Health and human service nonprofits are also seeing significant changes in service demand—an average increase of 28%—without a requisite increase in funding. At the same time, nonprofits are seeing a significant reduction in the number of people willing and able to volunteer in order to provide needed services. Other nonprofits, such as arts organizations, are seeing a drop off in demand that is jeopardizing their ability to survive.

Despite these challenges, we find that nonprofits are being flexible and creative in their response to the COVID-19 crisis. Many organizations have effectively reimagined what service provision looks like during this challenging and uncertain time, with nearly 64% of nonprofits changing how they provide programs and services. Approximately 58% of nonprofits have altered their short-term organizational goals, and nearly half have changed their programmatic priorities.

These changes come at a cost, and the strain on nonprofits is visible: 62% have had to pause one or more programs, and 14% have had to end one or more programs. Subsequently, many nonprofits have spent down cash reserves and made significant cuts to their number of staff, staff hours, and program capacity in order to stay afloat. Partnerships between nonprofits and local governments have become a common means of maximizing limited resources and tending to communities hardest hit by the crisis.

While some funders are moving to ease the burden on nonprofits through actions such as increasing funding and loosening grant restrictions for grantees, nonprofits reported that changes in funder/grantee relationships have been limited. A majority of nonprofits (for whom the questions were applicable) report that none of their funders have changed how existing funding can be used, reduced reporting requirements, or made new funding unrestricted so that it can be flexibly used to meet needs.
Many nonprofits—56% of our sample—have successfully accessed CARES Act Paycheck Protection Program loans to support their employees. While nearly 30% reported some difficulties in applying, 95% that did apply were approved for their loans. Qualitative evidence suggests that there is still confusion though about whether and how these loans will be forgiven, and while assistance with payroll is helpful, nonprofits note that other costs associated with operating during the pandemic are still challenging.

Finally, we asked nonprofits what types of assistance would be most useful during this time in the hopes of stimulating action on the part of policy-makers, government agencies, institutional funders, and donors. Nonprofits overwhelmingly responded that they require assistance in terms of additional funding—from foundations, government, and individuals. Nonprofits also stated that reduced restrictions on current funding streams, information about the emergent state and local regulations pertaining to COVID-19, and information and data sharing would be useful during this time.

Many nonprofits are currently struggling to cope with the hardships associated with COVID-19, the economic downturn, and an uncertain future. Based on our findings along with other recent research on nonprofit responses to the COVID-19 crisis, we recommend that:

1. Philanthropic foundations and corporate funders provide more funding to the nonprofit sector to alleviate short-term solvency concerns.

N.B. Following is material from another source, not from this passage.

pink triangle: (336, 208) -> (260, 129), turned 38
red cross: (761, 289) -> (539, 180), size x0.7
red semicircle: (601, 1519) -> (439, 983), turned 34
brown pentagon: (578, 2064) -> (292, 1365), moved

2. Institutional funders increase flexibility as nonprofits try to navigate their new implementation environment and survive these turbulent times by reducing reporting requirements, loosening restrictions on current funding agreements, and making new grants unrestricted.

3. Legislators, government agencies, and institutional funders support communities most affected by COVID-19 and the subsequent economic downturn, including Black communities, Indigenous communities, and People of Color (BIPOC), by: (1) targeting funding towards BIPOC-led and BIPOC-serving organizations and (2) developing partnerships with BIPOC-led organizations, listening to the concerns and needs of those communities and translating those needs into action.